Due to the harmful effects and increasing consumption of sodium, health authorities are increasingly interested in reducing salt intake. Several methods are required to reduce sodium, given sodium sources can vary by types of product. One of the most common methods is to replace sodium with salt substitutes (Wilailux and Sriwattana, 2010; Thong-lor and Sriwattana, 2012). Other techniques include flavor enhancers (Bolhuis et al., 2011), odor induced saltiness enhancement (Chokumnoyporn et al., 2015), and combined approaches, for example, using a salt substitute with a flavor enhancer (Campagnol et al., 2012).

This research was undertaken to develop a reduced-sodium instant rice porridge by replacing sodium chloride with soy sauce odor, KCl, glycine, or a combination of KCl:glycine (1:1) and observing their effect on the physicochemical properties and consumer acceptability of the developed products.




The main ingredient of the porridge was instant rice flakes from broken Thai jasmine rice (purchased from Other ingredients included dried spring onion and dried ginger (Premium Foods Co., Ltd.), dried garlic powder (Bangkok Chili Limited Partnership), sodium chloride (Thai Refined Salt Co., Ltd.), monosodium glutamate (Ajinomoto Co., (Thailand) Ltd.), sugar (Mitr Phol Sugar Corp., Ltd), dried white pepper powder (United Progress (Thailand) Co., Ltd.), disodium 5’-ribotide (Foodsfield International Co., Ltd.), soy sauce odor powder (A2B Food), potassium chloride (Srichand United Dispensary Co., Ltd.), and glycine (Chemipan Corporation Co., Ltd.).
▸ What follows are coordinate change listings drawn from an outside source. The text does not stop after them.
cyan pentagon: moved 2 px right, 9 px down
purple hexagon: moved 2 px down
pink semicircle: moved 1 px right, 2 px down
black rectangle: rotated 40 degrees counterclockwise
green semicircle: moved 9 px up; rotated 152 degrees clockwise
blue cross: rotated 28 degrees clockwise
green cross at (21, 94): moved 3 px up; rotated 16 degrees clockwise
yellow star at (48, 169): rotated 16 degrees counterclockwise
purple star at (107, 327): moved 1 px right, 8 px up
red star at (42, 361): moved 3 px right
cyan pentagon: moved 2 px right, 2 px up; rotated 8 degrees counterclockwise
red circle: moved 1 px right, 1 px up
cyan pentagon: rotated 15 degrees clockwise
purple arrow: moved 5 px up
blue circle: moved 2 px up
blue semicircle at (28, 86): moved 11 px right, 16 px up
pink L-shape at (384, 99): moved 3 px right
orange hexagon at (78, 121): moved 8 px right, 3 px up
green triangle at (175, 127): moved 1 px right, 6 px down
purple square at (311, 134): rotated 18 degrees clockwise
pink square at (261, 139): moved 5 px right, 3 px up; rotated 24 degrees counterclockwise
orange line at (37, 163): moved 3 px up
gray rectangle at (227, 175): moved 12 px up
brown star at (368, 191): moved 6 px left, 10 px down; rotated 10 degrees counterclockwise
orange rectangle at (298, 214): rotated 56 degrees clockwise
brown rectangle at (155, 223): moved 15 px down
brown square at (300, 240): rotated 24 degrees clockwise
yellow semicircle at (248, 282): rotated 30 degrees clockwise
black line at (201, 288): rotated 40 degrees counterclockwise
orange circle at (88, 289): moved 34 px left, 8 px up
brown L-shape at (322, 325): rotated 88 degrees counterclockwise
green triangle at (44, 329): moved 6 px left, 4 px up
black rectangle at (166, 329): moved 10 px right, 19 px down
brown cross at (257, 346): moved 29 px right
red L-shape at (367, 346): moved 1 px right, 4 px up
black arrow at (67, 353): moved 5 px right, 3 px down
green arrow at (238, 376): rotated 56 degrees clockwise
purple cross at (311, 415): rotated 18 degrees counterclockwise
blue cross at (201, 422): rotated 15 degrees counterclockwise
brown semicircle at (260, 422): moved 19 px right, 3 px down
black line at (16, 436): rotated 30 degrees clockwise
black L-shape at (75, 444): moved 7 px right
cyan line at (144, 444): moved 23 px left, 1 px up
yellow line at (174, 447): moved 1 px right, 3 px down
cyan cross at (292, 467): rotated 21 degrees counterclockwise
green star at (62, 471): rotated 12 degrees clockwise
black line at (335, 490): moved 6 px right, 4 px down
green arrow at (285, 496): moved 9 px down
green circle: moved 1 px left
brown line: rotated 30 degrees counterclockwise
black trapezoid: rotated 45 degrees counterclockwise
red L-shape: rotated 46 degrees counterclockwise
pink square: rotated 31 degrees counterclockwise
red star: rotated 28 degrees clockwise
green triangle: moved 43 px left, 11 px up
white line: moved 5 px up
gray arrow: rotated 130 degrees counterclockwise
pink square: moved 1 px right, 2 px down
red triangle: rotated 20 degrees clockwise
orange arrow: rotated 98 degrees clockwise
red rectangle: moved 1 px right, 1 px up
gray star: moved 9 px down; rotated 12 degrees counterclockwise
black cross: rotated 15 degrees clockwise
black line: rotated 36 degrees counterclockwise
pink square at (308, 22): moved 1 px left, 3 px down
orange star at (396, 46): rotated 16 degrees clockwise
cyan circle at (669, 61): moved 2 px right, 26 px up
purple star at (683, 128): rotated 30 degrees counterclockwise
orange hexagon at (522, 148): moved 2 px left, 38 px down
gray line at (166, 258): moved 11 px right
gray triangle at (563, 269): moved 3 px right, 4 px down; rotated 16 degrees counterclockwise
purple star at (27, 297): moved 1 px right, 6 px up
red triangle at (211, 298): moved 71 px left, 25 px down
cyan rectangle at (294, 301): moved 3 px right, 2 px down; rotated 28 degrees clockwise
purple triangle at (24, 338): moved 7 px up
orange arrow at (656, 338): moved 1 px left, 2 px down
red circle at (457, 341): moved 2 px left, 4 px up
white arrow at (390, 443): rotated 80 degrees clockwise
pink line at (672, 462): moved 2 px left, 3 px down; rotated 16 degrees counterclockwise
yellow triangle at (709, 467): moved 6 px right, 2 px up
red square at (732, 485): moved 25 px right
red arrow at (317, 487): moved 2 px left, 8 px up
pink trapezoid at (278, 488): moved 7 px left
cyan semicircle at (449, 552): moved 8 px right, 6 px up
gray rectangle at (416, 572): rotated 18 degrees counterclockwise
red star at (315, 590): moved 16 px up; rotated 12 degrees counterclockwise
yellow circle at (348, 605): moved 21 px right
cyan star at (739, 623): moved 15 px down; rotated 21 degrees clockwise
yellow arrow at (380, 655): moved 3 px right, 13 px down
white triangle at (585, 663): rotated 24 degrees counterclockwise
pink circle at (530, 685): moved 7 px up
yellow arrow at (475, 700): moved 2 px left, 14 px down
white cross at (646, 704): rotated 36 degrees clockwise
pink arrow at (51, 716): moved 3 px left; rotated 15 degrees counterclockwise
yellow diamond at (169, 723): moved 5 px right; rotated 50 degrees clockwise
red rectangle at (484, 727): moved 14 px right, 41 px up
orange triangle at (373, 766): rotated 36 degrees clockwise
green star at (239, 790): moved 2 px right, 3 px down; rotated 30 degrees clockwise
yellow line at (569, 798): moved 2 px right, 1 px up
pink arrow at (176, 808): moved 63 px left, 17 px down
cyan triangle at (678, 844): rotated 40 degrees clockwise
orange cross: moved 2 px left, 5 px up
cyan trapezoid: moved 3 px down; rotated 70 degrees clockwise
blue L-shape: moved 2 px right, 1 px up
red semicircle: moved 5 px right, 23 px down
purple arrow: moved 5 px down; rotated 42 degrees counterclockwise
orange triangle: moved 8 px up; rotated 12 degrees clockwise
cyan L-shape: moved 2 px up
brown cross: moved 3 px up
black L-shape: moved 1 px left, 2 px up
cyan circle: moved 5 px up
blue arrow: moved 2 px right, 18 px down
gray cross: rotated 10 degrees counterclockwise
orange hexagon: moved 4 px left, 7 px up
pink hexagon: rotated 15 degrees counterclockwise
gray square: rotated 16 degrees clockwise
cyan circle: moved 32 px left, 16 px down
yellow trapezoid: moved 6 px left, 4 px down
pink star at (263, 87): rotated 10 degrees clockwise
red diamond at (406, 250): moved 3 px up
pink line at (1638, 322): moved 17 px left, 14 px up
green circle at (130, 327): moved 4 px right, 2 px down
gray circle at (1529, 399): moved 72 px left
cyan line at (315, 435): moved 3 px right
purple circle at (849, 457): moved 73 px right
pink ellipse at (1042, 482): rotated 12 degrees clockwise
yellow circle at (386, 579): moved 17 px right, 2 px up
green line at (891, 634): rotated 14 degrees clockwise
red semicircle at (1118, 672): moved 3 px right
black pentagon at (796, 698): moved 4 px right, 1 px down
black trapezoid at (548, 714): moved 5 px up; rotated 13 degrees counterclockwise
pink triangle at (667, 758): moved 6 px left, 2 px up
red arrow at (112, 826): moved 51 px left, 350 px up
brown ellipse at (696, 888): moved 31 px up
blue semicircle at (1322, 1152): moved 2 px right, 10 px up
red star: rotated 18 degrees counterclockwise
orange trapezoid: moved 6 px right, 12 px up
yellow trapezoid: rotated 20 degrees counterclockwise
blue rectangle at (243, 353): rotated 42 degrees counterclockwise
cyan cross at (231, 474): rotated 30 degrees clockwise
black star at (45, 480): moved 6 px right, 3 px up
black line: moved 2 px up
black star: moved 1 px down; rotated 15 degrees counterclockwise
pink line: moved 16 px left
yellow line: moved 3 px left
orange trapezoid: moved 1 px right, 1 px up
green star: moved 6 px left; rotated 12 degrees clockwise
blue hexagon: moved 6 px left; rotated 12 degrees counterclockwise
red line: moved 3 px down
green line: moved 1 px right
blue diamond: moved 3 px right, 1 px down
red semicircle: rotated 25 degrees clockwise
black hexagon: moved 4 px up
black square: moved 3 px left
Dried pork powder was prepared according to Thong-lor (2012). To prepare the fried garlic, fresh garlic was purchased from a local market and the edible portion was homogenized with a blender. The blended garlic was fried in hot oil (180°C) until golden brown, being careful not to burn, then removed quickly to avoid over-browning or burning, and kept in an aluminum foil bag.

Development of an instant rice porridge prototype

The instant rice porridge prototype was formulated in accordance with previous studies (Yaieiam et al., 2003; Mahannoppakun, 2010; Thong-lor, 2012) and commercial instant rice porridges. The instant rice porridge prototype was produced with the ingredients as shown in Table 1. All ingredients were weighed and mixed thoroughly in a conventional mixer for 5 min, before storing in an aluminum foil bag. This experiment used a Completely Randomized Design (CRD) with three replications. The instant rice porridge prototype was compared with two commercial rice porridge samples: Commercial A and B. The ingredients and sodium content of commercial instant rice porridges A and B were as follows:

• Commercial A: Sodium content 910 mg/35 g (1 serving size)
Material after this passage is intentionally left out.